A verbatim copy of all the data is required; the pictures should not appear in it.

** Opening Provided information block **

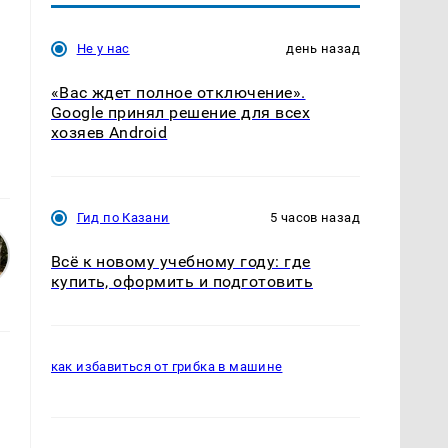
Не у нас
день назад
«Вас ждет полное отключение».
Google принял решение для всех
хозяев Android
Гид по Казани
5 часов назад
Всё к новому учебному году: где
купить, оформить и подготовить
как избавиться от грибка в машине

** Closing Provided information block **

# Exercise answer
Не у нас
день назад
«Вас ждет полное отключение».
Google принял решение для всех
хозяев Android
Гид по Казани
5 часов назад
Всё к новому учебному году: где
купить, оформить и подготовить
как избавиться от грибка в машине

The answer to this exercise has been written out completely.